De Monteiro Lobato a Franz Kafka

Sérgio Andrade Sant’Anna e Silva nasceu no Rio de Janeiro, em 1941, e foi na biblioteca da casa dos pais que leu seus principais influenciadores: Monteiro Lobato, Franz Kafka e Machado de Assis. A trajetória começou em 1967. O então estudante de direito da Universidade Federal de Minas Gerais (UFMG) inscreveu um de seus contos em um concurso literário da instituição. Após conquistar a segunda colocação e receber elogios da comissão julgadora, ele passou a publicar textos na revista Estória e também no Suplemento Literário de Minas Gerais.
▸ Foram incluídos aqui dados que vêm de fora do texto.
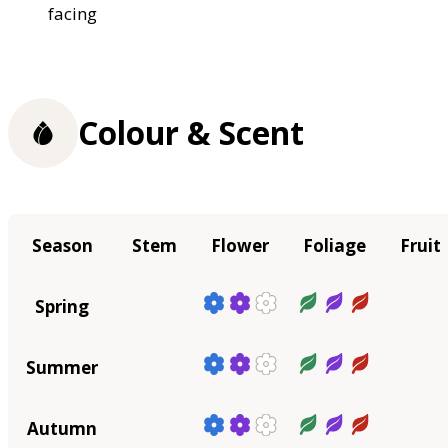
facing
Colour & Scent
Season
Stem
Flower
Foliage
Fruit
Spring
Summer
Autumn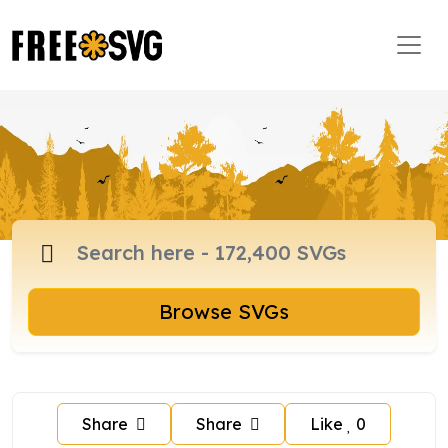
Browse SVGs
Share
Share
Like
0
O primeiro livro veio dois anos depois, com os contos de O Sobrevivente. A obra foi concebida no contexto da ditadura militar. Aliás, uma referência que os livros subsequentes nunca perderam. Depois desse, vieram outros, como O concerto de João Gilberto no Rio de Janeiro (1983), O monstro (1994), Voo da madrugada (2003), O livro de Praga (2011) e Anjo noturno (2017), último livro publicado. Mas o xodó do escritor foi A tragédia brasileira (1987). Durante uma entrevista no ano passado, Sant’Anna justificou a escolha. “Eu contei uma história muito cheia de acidentes de percurso, há várias linguagens, mas, ao mesmo tempo, é uma história que me seduz muito”, disse, à época.

Em relação à ambientação de suas obras, o carioca torcedor do Fluminense geralmente usava o Rio de Janeiro e o time do coração como pano de fundo para alguma história. No entanto, após 12 anos em Minas Gerais, Belo Horizonte passou a ser um cenário mais recorrente. “O Rio é mesmo o meu cenário, pois nasci e vivi aqui”, disse, uma vez, em entrevista. “Mas também morei em Belo Horizonte por 12 anos, estada que, pela convivência com muitos artistas, foi fundamental na minha formação literária”, complementou.

No mundo e nas redes sociais

Suas obras foram traduzidas para o alemão, o italiano, o francês, o espanhol e o tcheco, e ele venceu, entre uma lista enorme de outros prêmios, quatro vezes o Jabuti (que ele dizia “que todo mundo já ganhou”), três vezes o APCA e o prêmio da Biblioteca Nacional. Diversos de seus trabalhos foram adaptados para o cinema e para o teatro.

Em 2017, lançando aquele que foi seu último livro publicado em vida (Anjo noturno), Sant’Anna refletia sobre a própria vida em narrativas com fortes tintas autobiográficas, incluindo ali uma reconstituição impressionante do golpe militar de 1964. Na época, ele era sindicalista e trabalhava na Petrobras, de onde foi prontamente demitido pela ditadura. “Estou com 75 anos e andei sentindo um grande impulso de mergulhar no meu passado, de certa forma tornando este passado uma nova realidade”, disse, na ocasião, enquanto previa um futuro que mesmo os analistas políticos mais sérios ignoravam.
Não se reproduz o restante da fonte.